• **Task brief**:
Here is the task for the listing below: output exactly the lines from the one containing "poliwęglan komorowy 4" through the one containing "Promoção da Madeira.", and leave out the pictures.

*** Data section Section Begins ***

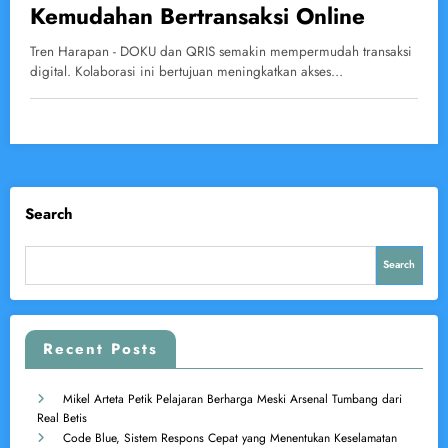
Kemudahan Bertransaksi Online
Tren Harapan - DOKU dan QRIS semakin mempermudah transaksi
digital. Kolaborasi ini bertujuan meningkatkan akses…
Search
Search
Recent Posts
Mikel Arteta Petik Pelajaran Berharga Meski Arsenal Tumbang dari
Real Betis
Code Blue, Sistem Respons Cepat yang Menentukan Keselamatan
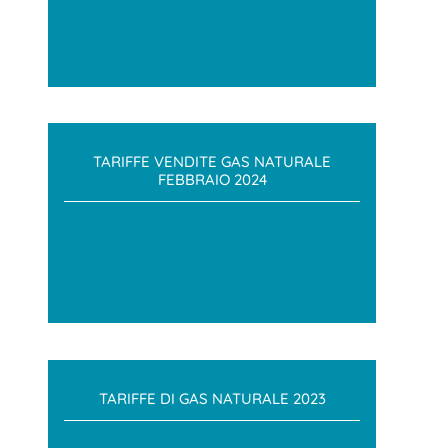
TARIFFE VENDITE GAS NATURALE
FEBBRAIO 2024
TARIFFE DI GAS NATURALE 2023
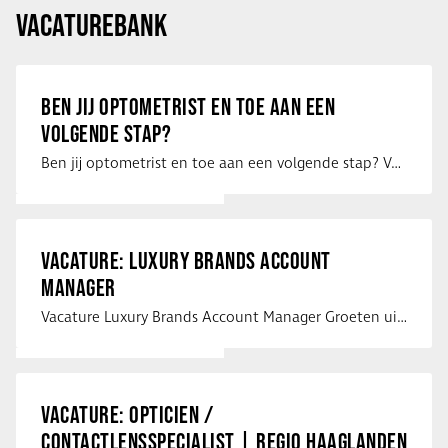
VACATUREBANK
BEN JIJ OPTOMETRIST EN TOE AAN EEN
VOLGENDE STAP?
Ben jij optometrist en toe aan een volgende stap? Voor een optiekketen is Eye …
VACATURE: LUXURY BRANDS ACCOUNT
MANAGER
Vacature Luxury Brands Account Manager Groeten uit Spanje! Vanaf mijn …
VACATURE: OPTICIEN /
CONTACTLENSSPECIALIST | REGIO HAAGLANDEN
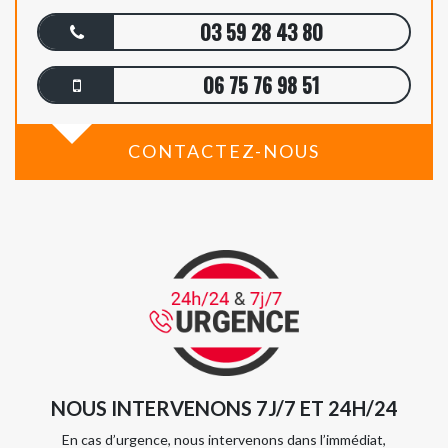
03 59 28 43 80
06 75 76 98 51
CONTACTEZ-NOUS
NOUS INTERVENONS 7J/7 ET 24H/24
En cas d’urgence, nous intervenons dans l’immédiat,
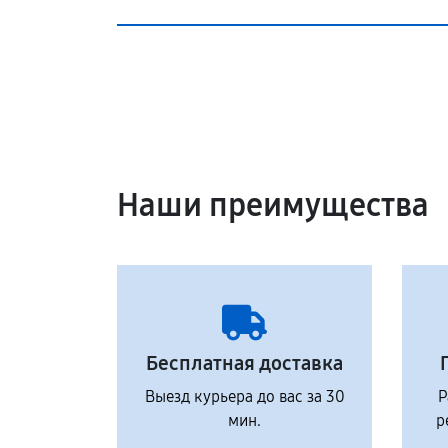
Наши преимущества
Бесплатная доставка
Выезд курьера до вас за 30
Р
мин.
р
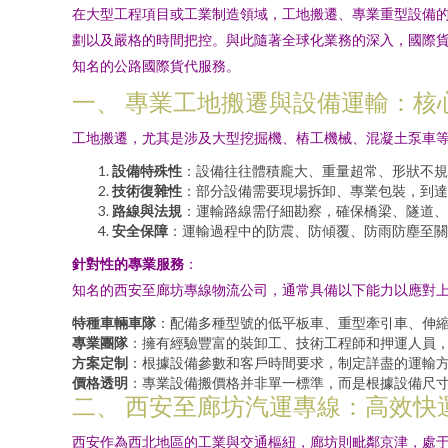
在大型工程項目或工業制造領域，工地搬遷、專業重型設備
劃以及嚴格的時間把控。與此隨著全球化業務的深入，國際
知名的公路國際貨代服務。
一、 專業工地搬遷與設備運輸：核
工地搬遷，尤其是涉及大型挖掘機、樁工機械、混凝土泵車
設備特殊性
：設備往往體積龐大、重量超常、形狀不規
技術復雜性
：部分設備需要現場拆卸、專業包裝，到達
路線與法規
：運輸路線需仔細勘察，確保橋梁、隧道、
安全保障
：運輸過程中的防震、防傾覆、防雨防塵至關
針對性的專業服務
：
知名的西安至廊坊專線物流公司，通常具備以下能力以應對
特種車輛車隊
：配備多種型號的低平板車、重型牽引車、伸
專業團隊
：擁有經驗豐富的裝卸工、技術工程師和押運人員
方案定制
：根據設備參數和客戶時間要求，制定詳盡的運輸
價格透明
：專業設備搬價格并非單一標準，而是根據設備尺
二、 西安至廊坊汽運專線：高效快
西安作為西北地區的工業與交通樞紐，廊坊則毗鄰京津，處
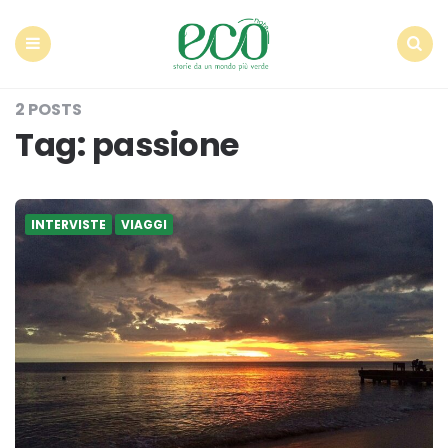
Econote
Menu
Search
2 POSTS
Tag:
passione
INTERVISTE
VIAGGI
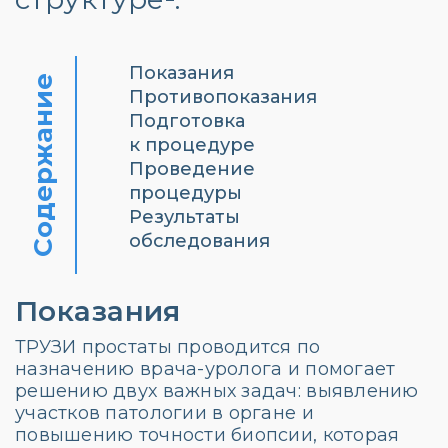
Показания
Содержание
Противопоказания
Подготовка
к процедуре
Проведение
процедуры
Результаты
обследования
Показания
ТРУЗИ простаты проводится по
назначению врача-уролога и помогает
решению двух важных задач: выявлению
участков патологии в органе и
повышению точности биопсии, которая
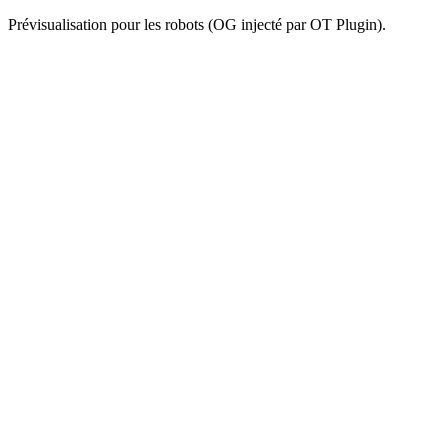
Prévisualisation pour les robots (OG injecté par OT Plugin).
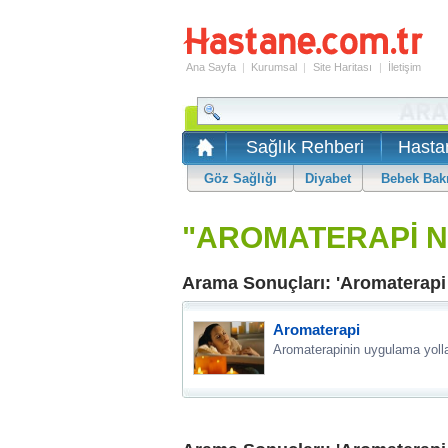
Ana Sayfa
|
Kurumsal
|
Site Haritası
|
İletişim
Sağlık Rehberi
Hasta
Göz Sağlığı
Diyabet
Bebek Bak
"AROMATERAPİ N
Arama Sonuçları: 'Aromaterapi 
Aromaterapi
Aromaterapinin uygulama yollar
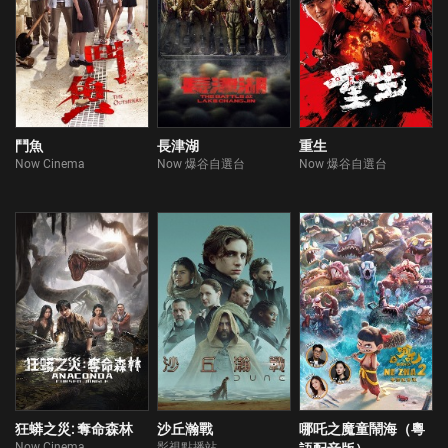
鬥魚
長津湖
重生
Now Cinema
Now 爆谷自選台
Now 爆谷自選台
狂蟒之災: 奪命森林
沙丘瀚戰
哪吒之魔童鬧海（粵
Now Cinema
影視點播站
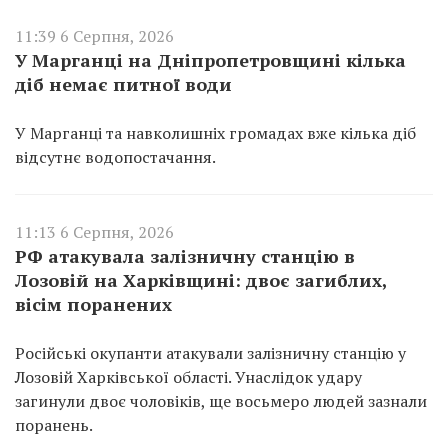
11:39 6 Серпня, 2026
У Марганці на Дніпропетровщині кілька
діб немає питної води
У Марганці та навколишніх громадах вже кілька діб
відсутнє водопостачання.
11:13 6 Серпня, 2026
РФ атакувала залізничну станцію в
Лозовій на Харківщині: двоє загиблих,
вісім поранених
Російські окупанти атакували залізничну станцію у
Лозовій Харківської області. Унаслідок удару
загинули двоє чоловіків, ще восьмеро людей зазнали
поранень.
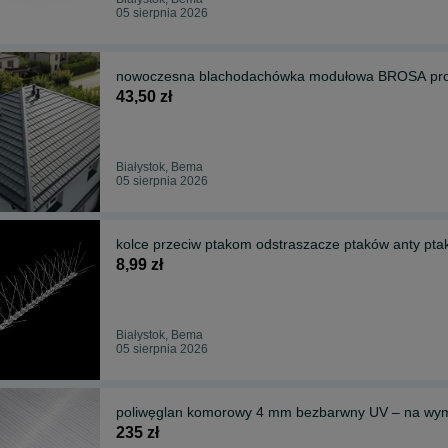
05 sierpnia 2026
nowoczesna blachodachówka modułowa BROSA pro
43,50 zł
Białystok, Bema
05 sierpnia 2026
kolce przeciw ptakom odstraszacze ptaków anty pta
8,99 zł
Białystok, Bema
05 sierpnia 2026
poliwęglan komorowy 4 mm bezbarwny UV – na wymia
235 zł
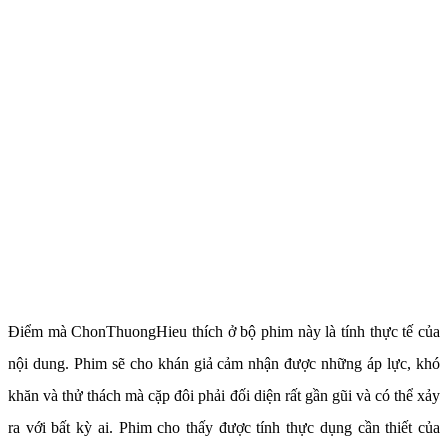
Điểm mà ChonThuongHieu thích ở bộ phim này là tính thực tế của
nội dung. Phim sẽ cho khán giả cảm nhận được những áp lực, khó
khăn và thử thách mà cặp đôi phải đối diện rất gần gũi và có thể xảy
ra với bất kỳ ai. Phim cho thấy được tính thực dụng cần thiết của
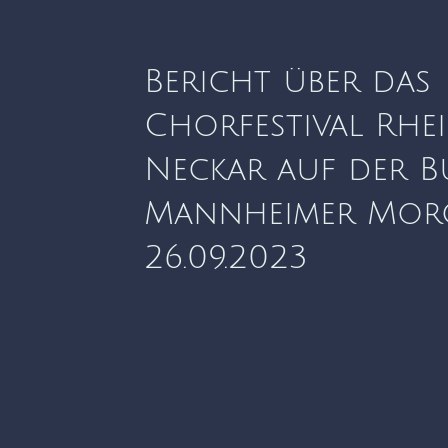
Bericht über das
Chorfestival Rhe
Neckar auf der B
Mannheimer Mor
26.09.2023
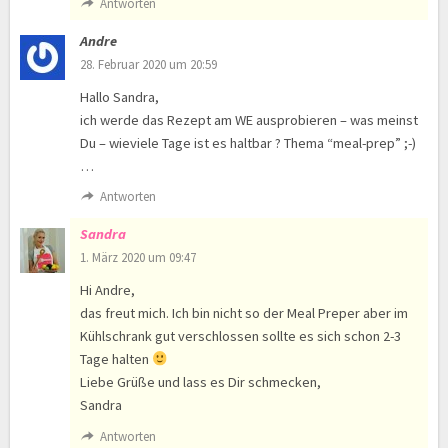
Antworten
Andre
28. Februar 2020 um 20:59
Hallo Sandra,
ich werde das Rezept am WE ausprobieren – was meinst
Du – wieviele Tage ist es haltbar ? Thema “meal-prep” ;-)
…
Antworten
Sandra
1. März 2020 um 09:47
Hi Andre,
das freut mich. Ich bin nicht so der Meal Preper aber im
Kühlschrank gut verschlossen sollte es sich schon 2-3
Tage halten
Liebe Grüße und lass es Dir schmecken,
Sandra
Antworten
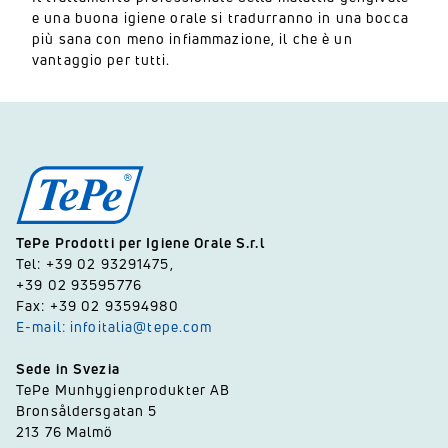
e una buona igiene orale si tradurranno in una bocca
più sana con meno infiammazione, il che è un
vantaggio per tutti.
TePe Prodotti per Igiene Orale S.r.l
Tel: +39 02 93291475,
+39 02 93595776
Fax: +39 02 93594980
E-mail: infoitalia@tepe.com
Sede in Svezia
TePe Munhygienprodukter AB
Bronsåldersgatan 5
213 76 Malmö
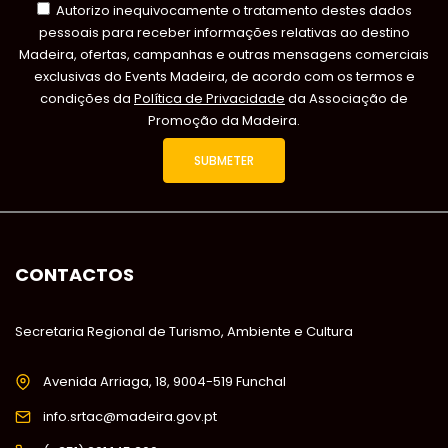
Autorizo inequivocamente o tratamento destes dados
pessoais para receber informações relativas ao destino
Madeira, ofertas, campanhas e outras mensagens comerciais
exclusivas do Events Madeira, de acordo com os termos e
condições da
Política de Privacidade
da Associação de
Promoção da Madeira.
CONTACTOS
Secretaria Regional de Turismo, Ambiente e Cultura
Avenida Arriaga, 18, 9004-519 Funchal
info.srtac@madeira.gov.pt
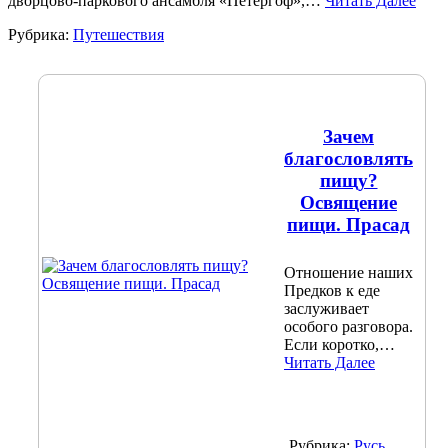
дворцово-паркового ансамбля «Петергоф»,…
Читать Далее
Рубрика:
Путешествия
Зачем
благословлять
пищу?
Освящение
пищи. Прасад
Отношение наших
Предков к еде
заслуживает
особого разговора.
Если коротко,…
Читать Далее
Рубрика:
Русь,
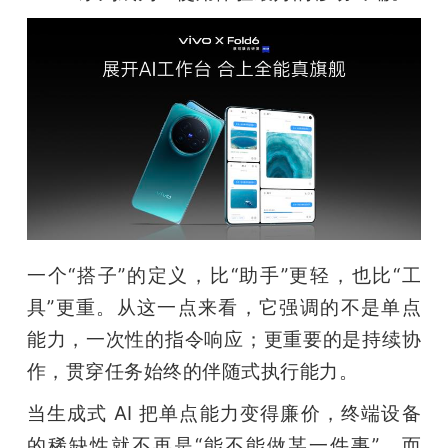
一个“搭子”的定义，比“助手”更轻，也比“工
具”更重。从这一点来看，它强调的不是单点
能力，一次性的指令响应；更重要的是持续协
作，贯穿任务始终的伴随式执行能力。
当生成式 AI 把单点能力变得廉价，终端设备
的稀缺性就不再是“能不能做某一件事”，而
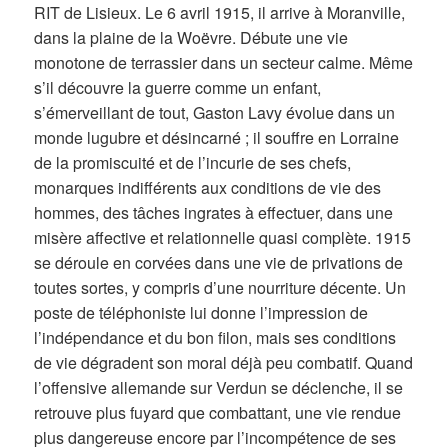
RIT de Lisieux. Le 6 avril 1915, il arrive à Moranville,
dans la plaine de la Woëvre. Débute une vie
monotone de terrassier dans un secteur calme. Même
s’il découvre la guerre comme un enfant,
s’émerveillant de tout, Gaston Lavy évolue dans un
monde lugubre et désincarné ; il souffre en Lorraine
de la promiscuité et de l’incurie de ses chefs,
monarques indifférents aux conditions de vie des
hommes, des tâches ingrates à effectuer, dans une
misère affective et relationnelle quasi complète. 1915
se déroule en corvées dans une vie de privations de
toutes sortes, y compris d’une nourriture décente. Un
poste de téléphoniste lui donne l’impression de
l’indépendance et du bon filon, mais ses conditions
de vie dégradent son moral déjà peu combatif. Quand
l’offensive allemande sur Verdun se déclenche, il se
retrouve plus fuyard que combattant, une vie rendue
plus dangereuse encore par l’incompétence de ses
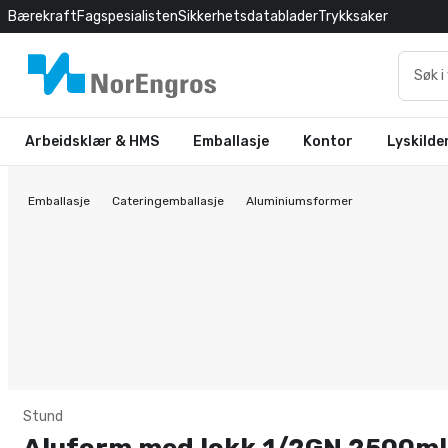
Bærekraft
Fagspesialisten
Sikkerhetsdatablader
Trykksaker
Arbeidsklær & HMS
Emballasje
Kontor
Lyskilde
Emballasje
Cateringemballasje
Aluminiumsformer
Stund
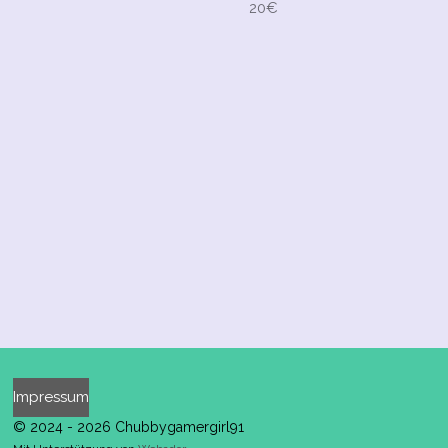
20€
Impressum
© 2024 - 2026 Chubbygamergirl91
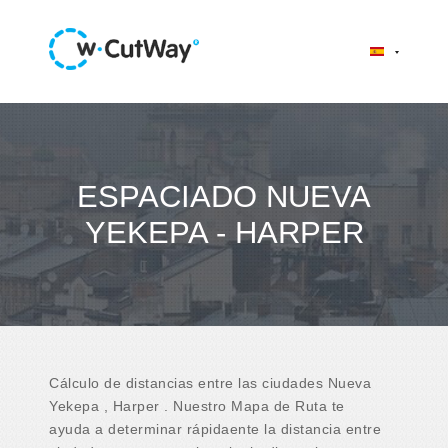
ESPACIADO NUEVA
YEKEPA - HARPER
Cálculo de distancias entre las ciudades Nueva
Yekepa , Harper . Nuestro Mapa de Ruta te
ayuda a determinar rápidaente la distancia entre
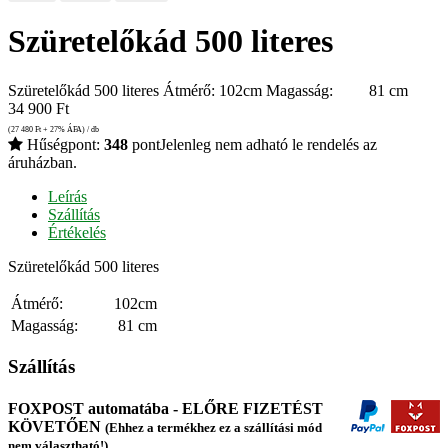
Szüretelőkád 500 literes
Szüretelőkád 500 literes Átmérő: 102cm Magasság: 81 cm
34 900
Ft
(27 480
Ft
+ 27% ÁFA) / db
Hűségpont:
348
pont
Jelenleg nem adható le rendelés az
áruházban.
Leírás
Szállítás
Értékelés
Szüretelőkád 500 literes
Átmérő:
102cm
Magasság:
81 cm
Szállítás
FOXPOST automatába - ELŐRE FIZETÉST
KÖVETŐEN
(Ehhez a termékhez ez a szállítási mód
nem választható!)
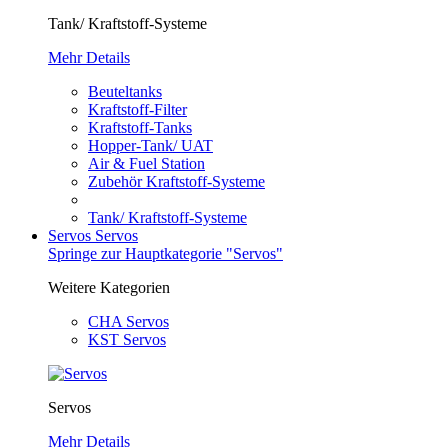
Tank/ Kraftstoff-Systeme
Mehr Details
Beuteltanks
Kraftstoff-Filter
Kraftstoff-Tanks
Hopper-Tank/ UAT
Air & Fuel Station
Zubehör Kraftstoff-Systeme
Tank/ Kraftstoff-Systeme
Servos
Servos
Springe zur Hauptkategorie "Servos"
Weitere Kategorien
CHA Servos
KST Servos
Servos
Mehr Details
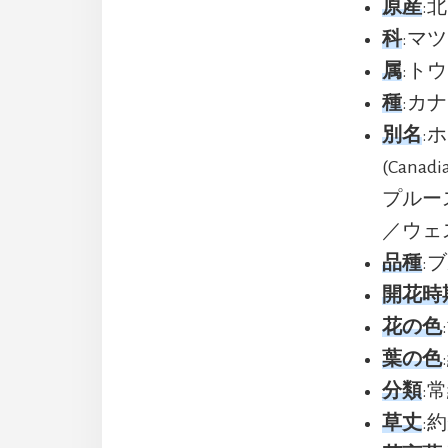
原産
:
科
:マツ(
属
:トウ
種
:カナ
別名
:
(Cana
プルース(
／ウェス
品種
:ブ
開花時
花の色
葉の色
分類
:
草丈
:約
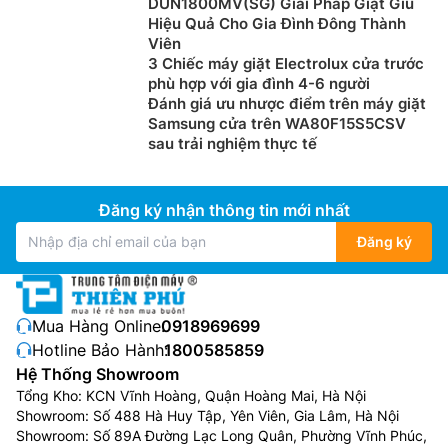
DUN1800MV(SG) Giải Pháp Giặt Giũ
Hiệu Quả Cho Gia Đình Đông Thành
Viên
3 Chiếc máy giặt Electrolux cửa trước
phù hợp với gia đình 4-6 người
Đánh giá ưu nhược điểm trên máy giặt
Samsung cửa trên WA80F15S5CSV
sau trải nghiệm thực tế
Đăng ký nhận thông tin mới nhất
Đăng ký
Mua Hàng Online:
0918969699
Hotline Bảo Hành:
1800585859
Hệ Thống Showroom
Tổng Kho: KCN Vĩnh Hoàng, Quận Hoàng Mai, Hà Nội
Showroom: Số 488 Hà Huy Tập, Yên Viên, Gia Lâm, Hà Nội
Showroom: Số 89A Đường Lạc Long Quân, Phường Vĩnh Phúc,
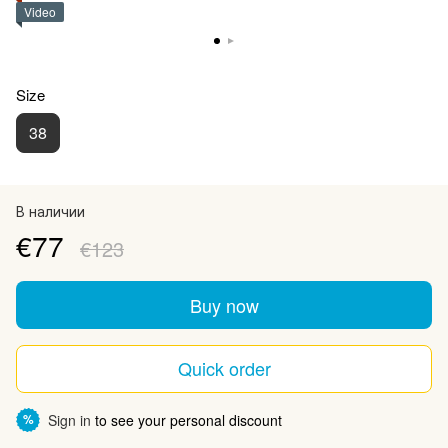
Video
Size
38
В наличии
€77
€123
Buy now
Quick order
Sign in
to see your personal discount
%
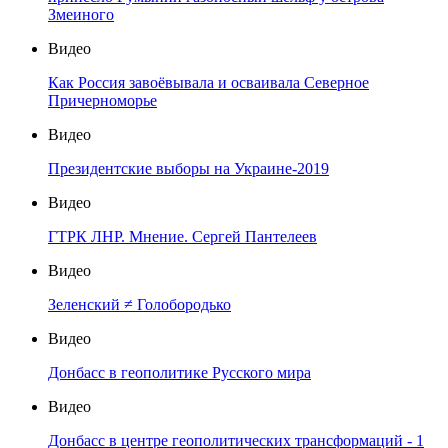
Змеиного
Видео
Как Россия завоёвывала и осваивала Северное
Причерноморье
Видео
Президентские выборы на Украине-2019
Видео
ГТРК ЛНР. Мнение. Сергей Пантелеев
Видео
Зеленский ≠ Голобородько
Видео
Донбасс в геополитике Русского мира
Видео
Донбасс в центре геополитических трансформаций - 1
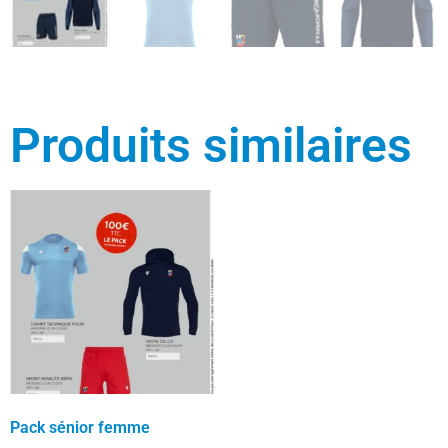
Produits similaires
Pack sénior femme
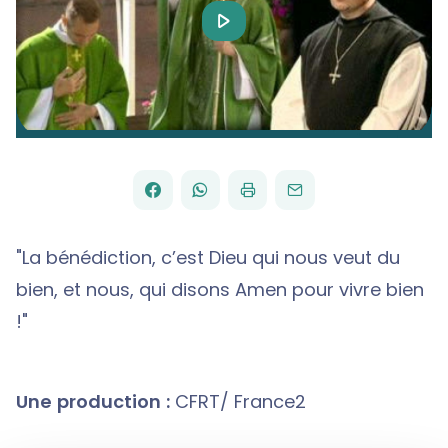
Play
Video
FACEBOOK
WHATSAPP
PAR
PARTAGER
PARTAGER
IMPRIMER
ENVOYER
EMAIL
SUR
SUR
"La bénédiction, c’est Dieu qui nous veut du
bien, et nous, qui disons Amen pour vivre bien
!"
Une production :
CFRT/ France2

*** Data section Section Ends ***

• **Exercise result**:
poliwęglan komorowy 4 mm bezbarwny UV – na wymia
235 zł
Điểm mà ChonThuongHieu thích ở bộ phim này là tính thực tế của
nội dung. Phim sẽ cho khán giả cảm nhận được những áp lực, khó
khăn và thử thách mà cặp đôi phải đối diện rất gần gũi và có thể xảy
ra với bất kỳ ai. Phim cho thấy được tính thực dụng cần thiết của
Bericht über das
Chorfestival Rhe
Neckar auf der B
Mannheimer Mor
26.09.2023
Antworten
Andre
28. Februar 2020 um 20:59
Hallo Sandra,
ich werde das Rezept am WE ausprobieren – was meinst
Du – wieviele Tage ist es haltbar ? Thema “meal-prep” ;-)
…
Antworten
Sandra
1. März 2020 um 09:47
Hi Andre,
das freut mich. Ich bin nicht so der Meal Preper aber im
Kühlschrank gut verschlossen sollte es sich schon 2-3
Tage halten
Liebe Grüße und lass es Dir schmecken,
Sandra
Antworten
e una buona igiene orale si tradurranno in una bocca
più sana con meno infiammazione, il che è un
vantaggio per tutti.
TePe Prodotti per Igiene Orale S.r.l
Tel: +39 02 93291475,
+39 02 93595776
Fax: +39 02 93594980
E-mail: infoitalia@tepe.com
Sede in Svezia
TePe Munhygienprodukter AB
Bronsåldersgatan 5
213 76 Malmö
Autorizo inequivocamente o tratamento destes dados
pessoais para receber informações relativas ao destino
Madeira, ofertas, campanhas e outras mensagens comerciais
exclusivas do Events Madeira, de acordo com os termos e
condições da
Política de Privacidade
da Associação de
Promoção da Madeira.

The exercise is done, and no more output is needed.